A day of racist comments left him looking small and isolated, while the city united against him.

By

Mr. Parker is the author of “Lone Star Nation: How Texas Will Transform America.”

Credit Doug Mills/The New York Times

 

EL PASO — If consoling the nation in a time of desperate need is a vital and yet simple task of the American presidency, Donald J. Trump failed miserably this week.

From his flight on Wednesday to Dayton, Ohio, to this sprawling high-desert city on the Mexican border, the 45th occupant of the White House not only littered his consolation tour with petty insults — but just to rub salt in the wound, doses of renewed racism.

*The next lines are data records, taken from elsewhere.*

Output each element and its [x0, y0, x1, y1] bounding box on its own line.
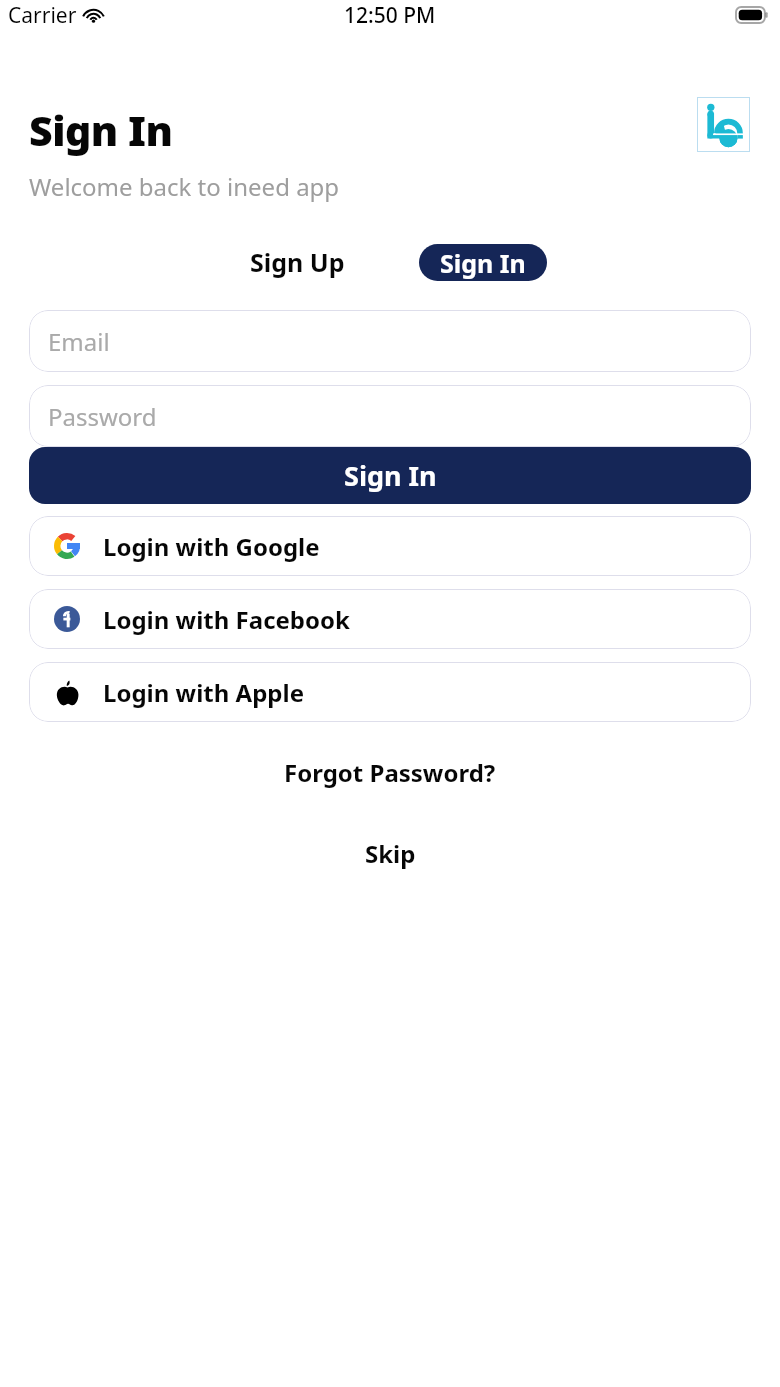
- staticText: 12:50 PM: [344, 1, 436, 30]
- button[interactable]: Sign In: [419, 244, 547, 281]
- staticText: Login with Apple: [103, 676, 304, 709]
- staticText: Login with Facebook: [103, 603, 350, 636]
- button[interactable]: Apple: [29, 662, 751, 722]
- button[interactable]: Google: [29, 516, 751, 576]
- staticText: Welcome back to ineed app: [29, 170, 340, 203]
- button[interactable]: Sign Up: [234, 235, 361, 289]
- staticText: Login with Google: [103, 530, 320, 563]
- staticText: Skip: [365, 837, 416, 870]
- staticText: Sign In: [344, 457, 437, 494]
- button[interactable]: Sign In: [29, 447, 751, 504]
- staticText: Forgot Password?: [284, 756, 496, 789]
- button[interactable]: Email: [29, 310, 751, 372]
- staticText: Email: [48, 325, 110, 358]
- other: Facebook: [54, 606, 80, 632]
- staticText: Carrier: [8, 1, 77, 30]
- button[interactable]: Facebook: [29, 589, 751, 649]
- other: Google: [54, 533, 80, 559]
- staticText: Sign Up: [250, 245, 345, 279]
- staticText: Sign In: [29, 102, 173, 158]
- staticText: Sign In: [440, 246, 526, 280]
- other: Apple: [54, 679, 81, 706]
- staticText: Password: [48, 400, 157, 433]
- button[interactable]: Password: [29, 385, 751, 447]
- button[interactable]: Skip: [351, 837, 430, 870]
- button[interactable]: Forgot Password?: [270, 750, 510, 795]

Yet most striking was how alone and outnumbered the president was: rejected, ostracized and told to go home.

The people who streamed the scene of the terrorist attack here — brown, black, white and every hue in between — defiantly defended the nation’s diversity. With no public appearances, the president seemed to shrink, ever more alone as he clung to his white nationalist politics and governance. But he and his supporters were grossly outnumbered. For perhaps the first time in his angry, racist and cruel presidency, the tables were turned in smoldering, righteous popular anger — and he was on the receiving end.

You have to give this to Mr. Trump: He never backs off. He doubles down like a wild gambler in a casino, raising the stakes one more time demanding just a few more chips from the house. Leaving the White House on Wednesday morning, he said, “I think my rhetoric brings people together,” adding he was “concerned about the rise of any group of hate. I don’t like it, whether it’s white supremacy, whether it’s any other kind of supremacy.”